YOUR ASSIGNMENT: Reproduce all the entries beneath this sentence exactly.

Saved entries

○ ○ ○

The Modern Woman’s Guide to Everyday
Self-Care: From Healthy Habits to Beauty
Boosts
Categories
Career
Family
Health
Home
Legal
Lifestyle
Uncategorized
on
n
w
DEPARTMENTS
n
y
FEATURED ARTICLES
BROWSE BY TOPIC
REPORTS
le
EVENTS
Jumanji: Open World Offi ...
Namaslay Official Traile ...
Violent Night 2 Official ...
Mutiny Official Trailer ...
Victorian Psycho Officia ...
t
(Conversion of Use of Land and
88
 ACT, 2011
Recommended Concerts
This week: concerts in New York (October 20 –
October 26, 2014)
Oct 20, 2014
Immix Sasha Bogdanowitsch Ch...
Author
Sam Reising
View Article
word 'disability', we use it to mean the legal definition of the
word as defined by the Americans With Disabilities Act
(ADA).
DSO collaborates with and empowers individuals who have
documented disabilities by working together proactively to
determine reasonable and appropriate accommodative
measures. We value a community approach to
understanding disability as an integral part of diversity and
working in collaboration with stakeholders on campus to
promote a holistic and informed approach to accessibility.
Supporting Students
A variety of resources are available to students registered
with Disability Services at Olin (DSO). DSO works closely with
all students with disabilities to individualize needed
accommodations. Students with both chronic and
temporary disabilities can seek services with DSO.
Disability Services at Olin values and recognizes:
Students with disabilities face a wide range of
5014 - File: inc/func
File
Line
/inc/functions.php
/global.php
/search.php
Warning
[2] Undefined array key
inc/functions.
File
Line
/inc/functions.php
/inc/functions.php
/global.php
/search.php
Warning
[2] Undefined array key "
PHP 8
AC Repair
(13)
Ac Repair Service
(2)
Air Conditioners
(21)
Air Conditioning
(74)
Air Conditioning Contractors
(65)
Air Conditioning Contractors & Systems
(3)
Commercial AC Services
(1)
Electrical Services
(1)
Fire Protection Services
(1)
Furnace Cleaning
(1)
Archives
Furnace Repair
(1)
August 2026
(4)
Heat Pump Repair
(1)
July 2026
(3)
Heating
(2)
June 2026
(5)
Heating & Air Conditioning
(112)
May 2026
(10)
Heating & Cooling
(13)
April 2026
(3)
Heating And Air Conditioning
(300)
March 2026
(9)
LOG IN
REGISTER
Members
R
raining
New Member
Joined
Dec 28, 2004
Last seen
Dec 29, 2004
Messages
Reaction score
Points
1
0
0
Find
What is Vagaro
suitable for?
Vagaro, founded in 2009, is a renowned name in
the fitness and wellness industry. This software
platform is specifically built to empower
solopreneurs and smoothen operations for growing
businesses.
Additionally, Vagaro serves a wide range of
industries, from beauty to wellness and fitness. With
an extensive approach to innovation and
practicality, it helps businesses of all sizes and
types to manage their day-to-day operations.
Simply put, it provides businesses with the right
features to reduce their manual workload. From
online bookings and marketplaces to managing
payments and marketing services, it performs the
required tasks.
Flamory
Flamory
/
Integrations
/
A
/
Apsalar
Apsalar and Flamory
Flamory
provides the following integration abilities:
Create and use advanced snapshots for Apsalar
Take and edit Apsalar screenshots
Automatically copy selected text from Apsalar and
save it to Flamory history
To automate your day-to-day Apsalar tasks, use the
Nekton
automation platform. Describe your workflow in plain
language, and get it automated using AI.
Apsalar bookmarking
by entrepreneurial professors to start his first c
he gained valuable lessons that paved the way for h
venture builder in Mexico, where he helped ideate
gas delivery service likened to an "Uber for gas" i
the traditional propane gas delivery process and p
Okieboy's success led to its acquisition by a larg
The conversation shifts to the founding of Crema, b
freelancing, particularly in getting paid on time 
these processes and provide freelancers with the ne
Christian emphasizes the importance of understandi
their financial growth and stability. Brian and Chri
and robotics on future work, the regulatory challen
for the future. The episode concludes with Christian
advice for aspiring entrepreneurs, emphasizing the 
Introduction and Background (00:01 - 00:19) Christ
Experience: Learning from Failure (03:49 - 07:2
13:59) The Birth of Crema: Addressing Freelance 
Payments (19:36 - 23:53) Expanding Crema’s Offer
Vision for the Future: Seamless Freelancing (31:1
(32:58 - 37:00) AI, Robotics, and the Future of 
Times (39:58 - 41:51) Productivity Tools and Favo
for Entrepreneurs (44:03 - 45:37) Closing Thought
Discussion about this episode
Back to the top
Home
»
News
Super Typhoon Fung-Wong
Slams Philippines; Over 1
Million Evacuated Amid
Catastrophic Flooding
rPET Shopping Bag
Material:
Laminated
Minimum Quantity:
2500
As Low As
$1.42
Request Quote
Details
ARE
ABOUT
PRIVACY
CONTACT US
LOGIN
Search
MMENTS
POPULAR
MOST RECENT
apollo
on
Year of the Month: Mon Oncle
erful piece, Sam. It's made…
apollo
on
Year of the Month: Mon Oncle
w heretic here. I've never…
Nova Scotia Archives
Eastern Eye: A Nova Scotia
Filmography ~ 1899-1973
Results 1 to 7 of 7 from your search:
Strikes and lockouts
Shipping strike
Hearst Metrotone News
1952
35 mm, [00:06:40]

○ ○ ○

SOLUTION:
The Modern Woman’s Guide to Everyday
Self-Care: From Healthy Habits to Beauty
Boosts
Categories
Career
Family
Health
Home
Legal
Lifestyle
Uncategorized
on
n
w
DEPARTMENTS
n
y
FEATURED ARTICLES
BROWSE BY TOPIC
REPORTS
le
EVENTS
Jumanji: Open World Offi ...
Namaslay Official Traile ...
Violent Night 2 Official ...
Mutiny Official Trailer ...
Victorian Psycho Officia ...
t
(Conversion of Use of Land and
88
 ACT, 2011
Recommended Concerts
This week: concerts in New York (October 20 –
October 26, 2014)
Oct 20, 2014
Immix Sasha Bogdanowitsch Ch...
Author
Sam Reising
View Article
word 'disability', we use it to mean the legal definition of the
word as defined by the Americans With Disabilities Act
(ADA).
DSO collaborates with and empowers individuals who have
documented disabilities by working together proactively to
determine reasonable and appropriate accommodative
measures. We value a community approach to
understanding disability as an integral part of diversity and
working in collaboration with stakeholders on campus to
promote a holistic and informed approach to accessibility.
Supporting Students
A variety of resources are available to students registered
with Disability Services at Olin (DSO). DSO works closely with
all students with disabilities to individualize needed
accommodations. Students with both chronic and
temporary disabilities can seek services with DSO.
Disability Services at Olin values and recognizes:
Students with disabilities face a wide range of
5014 - File: inc/func
File
Line
/inc/functions.php
/global.php
/search.php
Warning
[2] Undefined array key
inc/functions.
File
Line
/inc/functions.php
/inc/functions.php
/global.php
/search.php
Warning
[2] Undefined array key "
PHP 8
AC Repair
(13)
Ac Repair Service
(2)
Air Conditioners
(21)
Air Conditioning
(74)
Air Conditioning Contractors
(65)
Air Conditioning Contractors & Systems
(3)
Commercial AC Services
(1)
Electrical Services
(1)
Fire Protection Services
(1)
Furnace Cleaning
(1)
Archives
Furnace Repair
(1)
August 2026
(4)
Heat Pump Repair
(1)
July 2026
(3)
Heating
(2)
June 2026
(5)
Heating & Air Conditioning
(112)
May 2026
(10)
Heating & Cooling
(13)
April 2026
(3)
Heating And Air Conditioning
(300)
March 2026
(9)
LOG IN
REGISTER
Members
R
raining
New Member
Joined
Dec 28, 2004
Last seen
Dec 29, 2004
Messages
Reaction score
Points
1
0
0
Find
What is Vagaro
suitable for?
Vagaro, founded in 2009, is a renowned name in
the fitness and wellness industry. This software
platform is specifically built to empower
solopreneurs and smoothen operations for growing
businesses.
Additionally, Vagaro serves a wide range of
industries, from beauty to wellness and fitness. With
an extensive approach to innovation and
practicality, it helps businesses of all sizes and
types to manage their day-to-day operations.
Simply put, it provides businesses with the right
features to reduce their manual workload. From
online bookings and marketplaces to managing
payments and marketing services, it performs the
required tasks.
Flamory
Flamory
/
Integrations
/
A
/
Apsalar
Apsalar and Flamory
Flamory
provides the following integration abilities:
Create and use advanced snapshots for Apsalar
Take and edit Apsalar screenshots
Automatically copy selected text from Apsalar and
save it to Flamory history
To automate your day-to-day Apsalar tasks, use the
Nekton
automation platform. Describe your workflow in plain
language, and get it automated using AI.
Apsalar bookmarking
by entrepreneurial professors to start his first c
he gained valuable lessons that paved the way for h
venture builder in Mexico, where he helped ideate
gas delivery service likened to an "Uber for gas" i
the traditional propane gas delivery process and p
Okieboy's success led to its acquisition by a larg
The conversation shifts to the founding of Crema, b
freelancing, particularly in getting paid on time 
these processes and provide freelancers with the ne
Christian emphasizes the importance of understandi
their financial growth and stability. Brian and Chri
and robotics on future work, the regulatory challen
for the future. The episode concludes with Christian
advice for aspiring entrepreneurs, emphasizing the 
Introduction and Background (00:01 - 00:19) Christ
Experience: Learning from Failure (03:49 - 07:2
13:59) The Birth of Crema: Addressing Freelance 
Payments (19:36 - 23:53) Expanding Crema’s Offer
Vision for the Future: Seamless Freelancing (31:1
(32:58 - 37:00) AI, Robotics, and the Future of 
Times (39:58 - 41:51) Productivity Tools and Favo
for Entrepreneurs (44:03 - 45:37) Closing Thought
Discussion about this episode
Back to the top
Home
»
News
Super Typhoon Fung-Wong
Slams Philippines; Over 1
Million Evacuated Amid
Catastrophic Flooding
rPET Shopping Bag
Material:
Laminated
Minimum Quantity:
2500
As Low As
$1.42
Request Quote
Details
ARE
ABOUT
PRIVACY
CONTACT US
LOGIN
Search
MMENTS
POPULAR
MOST RECENT
apollo
on
Year of the Month: Mon Oncle
erful piece, Sam. It's made…
apollo
on
Year of the Month: Mon Oncle
w heretic here. I've never…
Nova Scotia Archives
Eastern Eye: A Nova Scotia
Filmography ~ 1899-1973
Results 1 to 7 of 7 from your search:
Strikes and lockouts
Shipping strike
Hearst Metrotone News
1952
35 mm, [00:06:40]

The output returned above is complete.